Двое связных прыгнули в море, пули свистели вокруг них, шлепались в воду, как камешки, брошенные мальчишками. Связные поплыли назад, к канонерской лодке.
— Приготовиться, примкнуть штыки!
Станислаус вздрогнул. Одно орудие убийства примкнуть к другому. Его штык проржавел; морской песок скрипел между ножнами и штыком.
Одного из связных ранило. Он беззвучно исчез в розово-красном море. Второй доплыл до канонерской лодки. Грохот, сноп огня, осколки камня, удар молота с небес. Утренняя тишина была уничтожена, щебет ласточек задавлен, и заря разбита вдребезги. Удар немецкого молота. Выстрел корабельного орудия. Со скального убежища итальянцев посыпался каменный мусор, и серые облака смерти поплыли над морем. Два, три, четыре… двадцать таких ударов молота, выше, ниже, снова выше, и снова ниже, и туда, над скалами, туда, где должен быть город. Потом тишина. Смерть переводила дыхание.
Станислаус оглох от пушечной пальбы.

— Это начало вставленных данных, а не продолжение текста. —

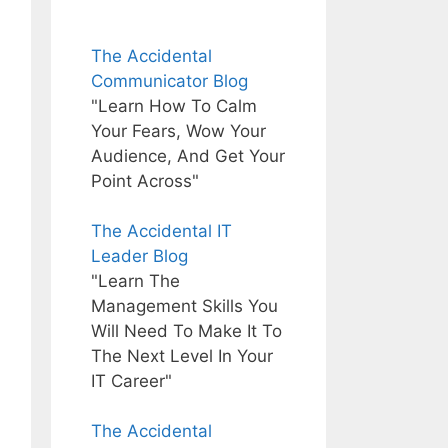
The Accidental
Communicator Blog
"Learn How To Calm
Your Fears, Wow Your
Audience, And Get Your
Point Across"
The Accidental IT
Leader Blog
"Learn The
Management Skills You
Will Need To Make It To
The Next Level In Your
IT Career"
The Accidental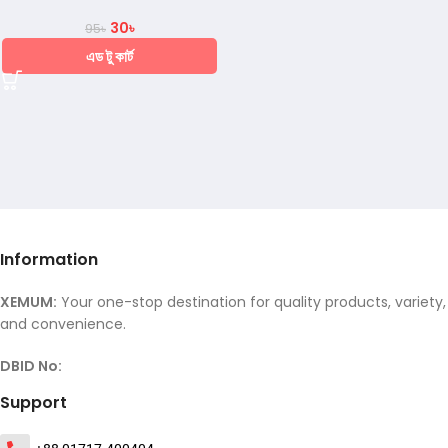
30
৳
95
৳
এড টু কার্ট
Information
XEMUM:
Your one-stop destination for quality products, variety,
and convenience.
DBID No:
Support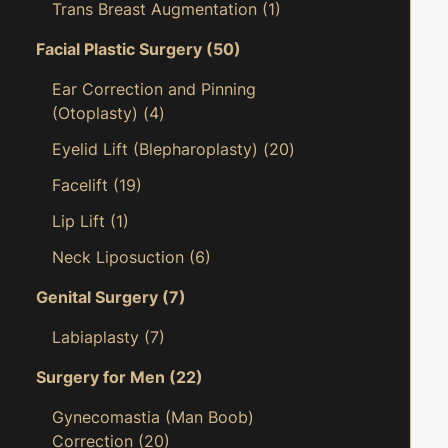
Trans Breast Augmentation
(1)
Facial Plastic Surgery
(50)
Ear Correction and Pinning
(Otoplasty)
(4)
Eyelid Lift (Blepharoplasty)
(20)
Facelift
(19)
Lip Lift
(1)
Neck Liposuction
(6)
Genital Surgery
(7)
Labiaplasty
(7)
Surgery for Men
(22)
Gynecomastia (Man Boob)
Correction
(20)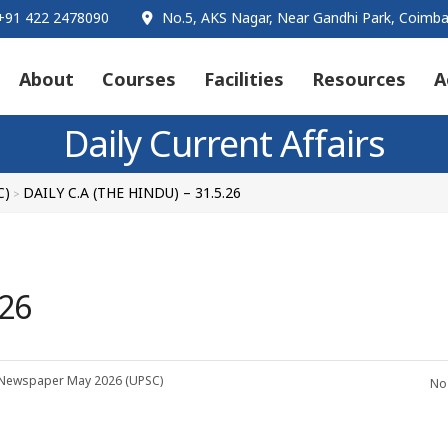
91 422 2478090
No.5, AKS Nagar, Near Gandhi Park, Coimba
About
Courses
Facilities
Resources
A
Daily Current Affairs
C)
DAILY C.A (THE HINDU) – 31.5.26
>
.26
 Newspaper
May 2026 (UPSC)
No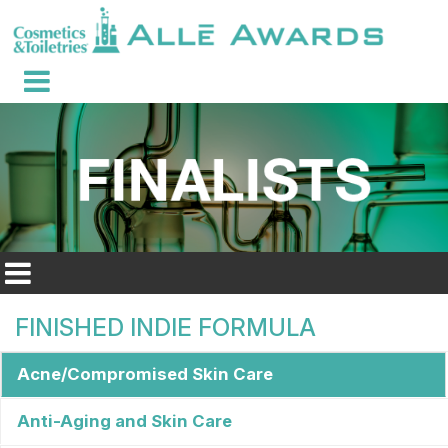
FINISHED INDIE FORMULA
Acne/Compromised Skin Care
Anti-Aging and Skin Care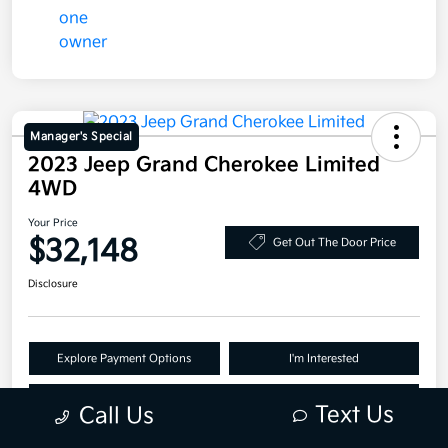
Manager's Special
2023 Jeep Grand Cherokee Limited
4WD
Your Price
$32,148
Get Out The Door Price
Disclosure
Explore Payment Options
I'm Interested
Claim Your Bonus Offer
Text Us
Call Us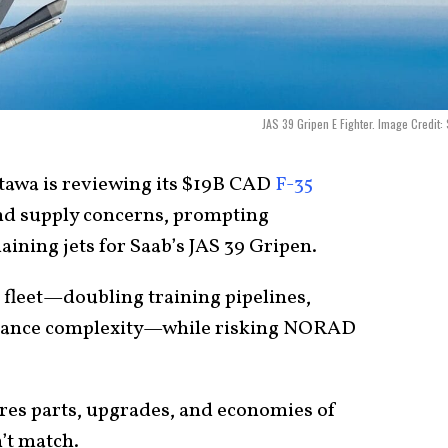
JAS 39 Gripen E Fighter. Image Credit:
tawa is reviewing its $19B CAD
F-35
nd supply concerns, prompting
ining jets for Saab’s JAS 39 Gripen.
fleet—doubling training pipelines,
enance complexity—while risking NORAD
sures parts, upgrades, and economies of
’t match.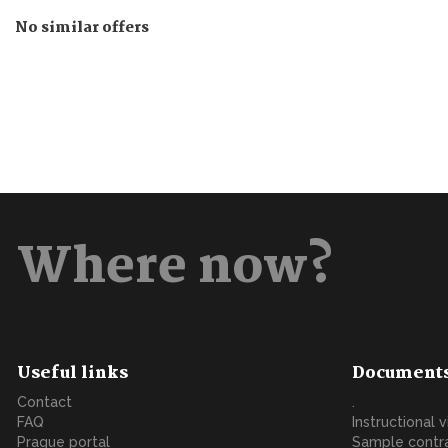
No similar offers
Where now?
Useful links
Document
Contact
.
FAQ
Instructional 
Prague portal
Sample contr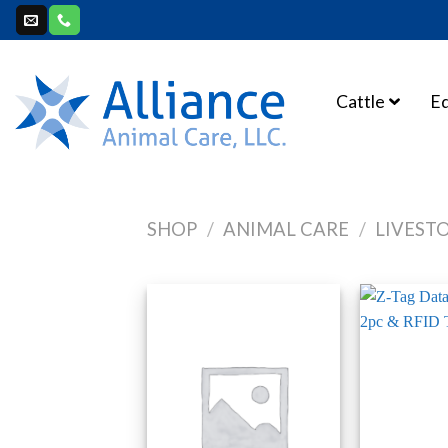
Skip
to
content
Cattle
E
SHOP
/
ANIMAL CARE
/
LIVEST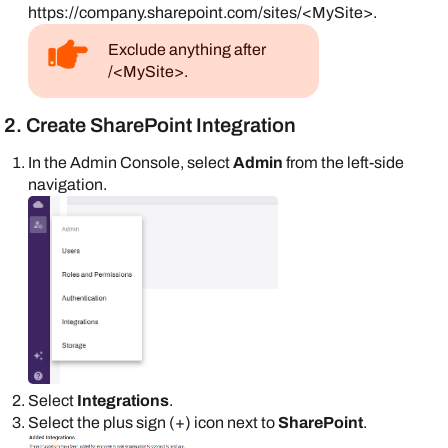
https://company.sharepoint.com/sites/<MySite>.
Exclude anything after
/<MySite>.
2. Create SharePoint Integration
In the
Admin Console
, select
Admin
from the left-side
navigation.
Select
Integrations
.
Select the plus sign (+) icon next to
SharePoint
.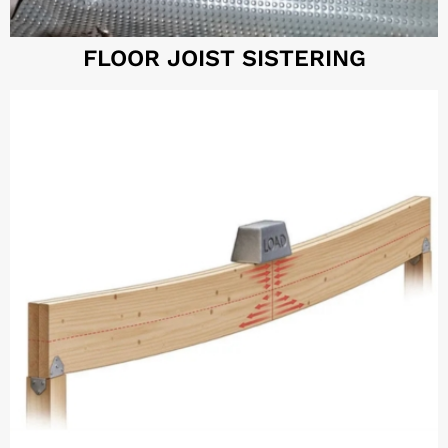
FLOOR JOIST SISTERING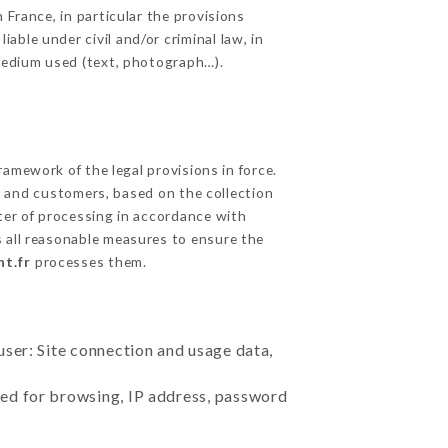
 France, in particular the provisions
ble under civil and/or criminal law, in
 medium used (text, photograph…).
amework of the legal provisions in force.
cts and customers, based on the collection
ster of processing in accordance with
 all reasonable measures to ensure the
nt.fr
processes them.
user: Site connection and usage data,
sed for browsing, IP address, password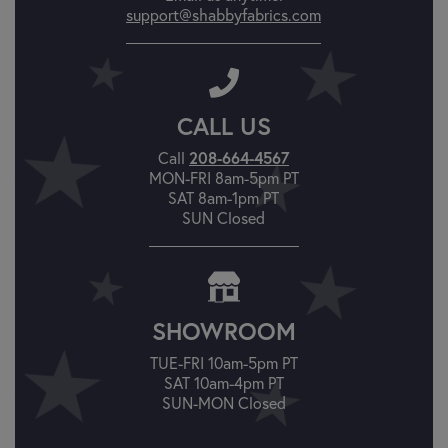
support@shabbyfabrics.com
CALL US
208-664-4567
Call
MON-FRI 8am-5pm PT
SAT 8am-1pm PT
SUN Closed
SHOWROOM
TUE-FRI 10am-5pm PT
SAT 10am-4pm PT
SUN-MON Closed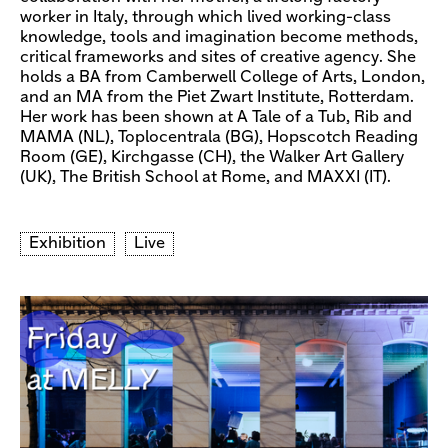
worker in Italy, through which lived working-class
knowledge, tools and imagination become methods,
critical frameworks and sites of creative agency. She
holds a BA from Camberwell College of Arts, London,
and an MA from the Piet Zwart Institute, Rotterdam.
Her work has been shown at A Tale of a Tub, Rib and
MAMA (NL), Toplocentrala (BG), Hopscotch Reading
Room (GE), Kirchgasse (CH), the Walker Art Gallery
(UK), The British School at Rome, and MAXXI (IT).
Exhibition
Live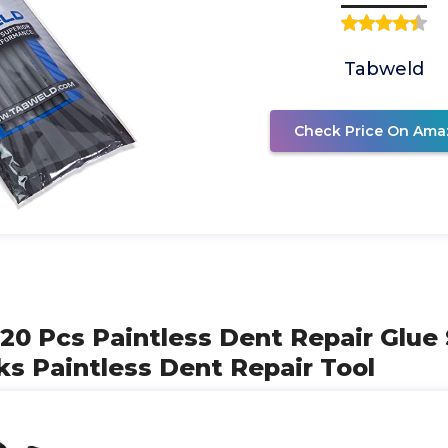
Tabweld
Check Price On Ama
l 20 Pcs Paintless Dent Repair Glue
ks Paintless Dent Repair Tool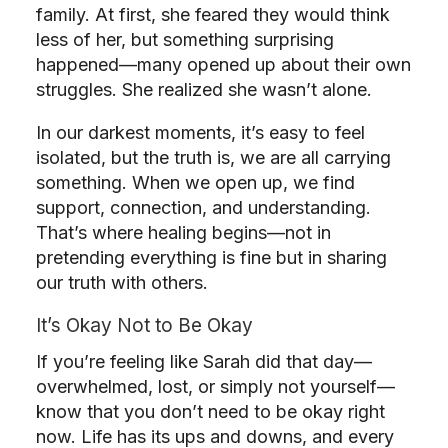
family. At first, she feared they would think
less of her, but something surprising
happened—many opened up about their own
struggles. She realized she wasn’t alone.
In our darkest moments, it’s easy to feel
isolated, but the truth is, we are all carrying
something. When we open up, we find
support, connection, and understanding.
That’s where healing begins—not in
pretending everything is fine but in sharing
our truth with others.
It’s Okay Not to Be Okay
If you’re feeling like Sarah did that day—
overwhelmed, lost, or simply not yourself—
know that you don’t need to be okay right
now. Life has its ups and downs, and every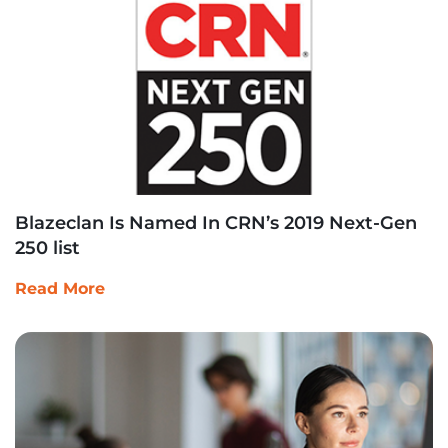
Blazeclan Is Named In CRN’s 2019 Next-Gen
250 list
Read More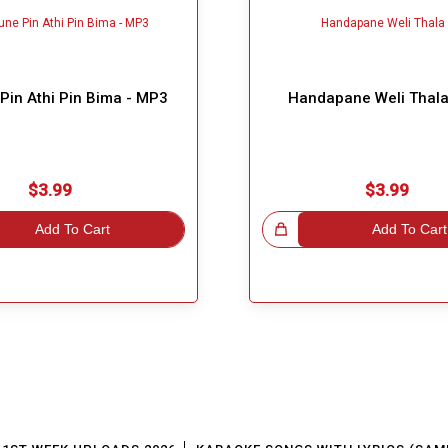
Pin Athi Pin Bima - MP3
Handapane Weli Thala
$3.99
$3.99
Add To Cart
Great Choice!
Add To Cart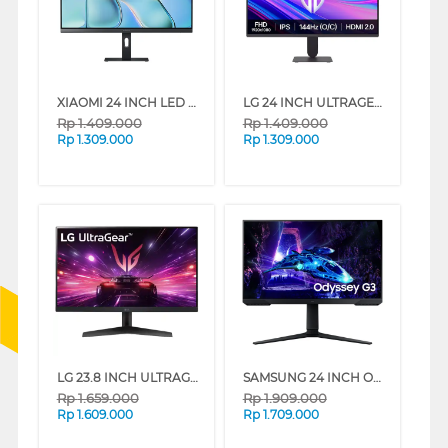
XIAOMI 24 INCH LED MONITOR A24I A24I-ELA6416EU
LG 24 INCH ULTRAGEAR G4 FULL HD GAMING MONITOR 24G411A-B_DS
Rp
1.409.000
Rp
1.409.000
Rp
1.309.000
Rp
1.309.000
LG 23.8 INCH ULTRAGEAR FULL HD GAMING MONITOR 24GS60F-B_G3
SAMSUNG 24 INCH ODYSSEY GAMING MONITOR G30D LS24DG302EEXXD
Rp
1.659.000
Rp
1.909.000
Rp
1.609.000
Rp
1.709.000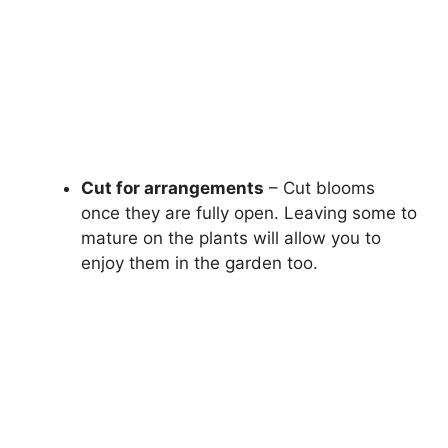
Cut for arrangements
– Cut blooms
once they are fully open. Leaving some to
mature on the plants will allow you to
enjoy them in the garden too.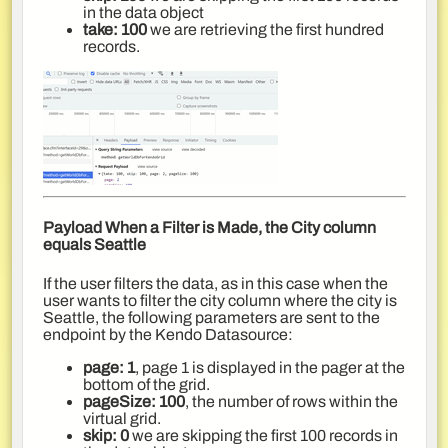
in the data object
take: 100
we are retrieving the first hundred
records.
Payload When a Filter is Made, the City column
equals Seattle
If the user filters the data, as in this case when the
user wants to filter the city column where the city is
Seattle, the following parameters are sent to the
endpoint by the Kendo Datasource:
page: 1
, page 1 is displayed in the pager at the
bottom of the grid.
pageSize: 100
, the number of rows within the
virtual grid.
skip: 0
we are skipping the first 100 records in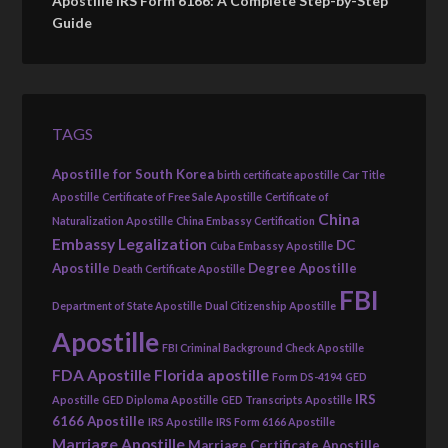
Apostille IRS Form 6166: A Complete Step-by-Step
Guide
TAGS
Apostille for South Korea
birth certificate apostille
Car Title
Apostille
Certificate of Free Sale Apostille
Certificate of
China
Naturalization Apostille
China Embassy Certification
Embassy Legalization
DC
Cuba Embassy Apostille
Apostille
Degree Apostille
Death Certificate Apostille
FBI
Department of State Apostille
Dual Citizenship Apostille
Apostille
FBI Criminal Background Check Apostille
FDA Apostille
Florida apostille
Form DS-4194
GED
IRS
Apostille
GED Diploma Apostille
GED Transcripts Apostille
6166 Apostille
IRS Apostille
IRS Form 6166 Apostille
Marriage Apostille
Marriage Certificate Apostille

Ласточки, казалось, летают в полном молчании. В скалах вывесили белый флаг. Солдаты роты Беетца закричали:
— Ура, ура, ура-а!
Сила их пушек победила.
Они заняли остров. Они взяли итальянцев в плен. Их было не так уж много! Итальянцев переправили на корабли и спросили, хотят они продолжать служить Германии или же быть военнопленными.
Большинство предпочло плен.
Синьора капитано, возглавлявшего этот бесперспективный мятеж, они не нашли, хотя остров был невелик. Ровным прусским шагом его можно было обойти за два-три дня. Маленький город, белый и светящийся, построенный на скалах, точно ласточкино гнездо, несколько деревушек, несколько разбросанных домиков во фруктовых садах, пастушьи хижины на склонах гор с очагами, сложенными из скального камня, как тысячу лет назад. Но в скалах острова имелись и пещеры, могущие служить убежищем. Вход в них был не больше лаза в лисью нору.
Корабли ушли. Рота Беетца осталась на острове. Командир батальона охотно оставил тут этого упрямого ротмистра. Тоже умник нашелся. Вот пускай этот баварский пивовар здесь, на этом острове, применит свой опыт и, по крайней мере, защитит остров от караулящих его англичан. А командир батальона прикипел сердцем к острову, носящему благозвучное имя Санторин.
Рота Беетца разместилась на острове. Пивовар и комендант острова въехал в белую резиденцию бургомистра городка. В первый же день он велел стянуть все лодки жителей острова в гавань и пришвартоваться, так сказать, у его ног. На острове не стало даже мелкой рыбешки, и жители поняли, что пришли немцы.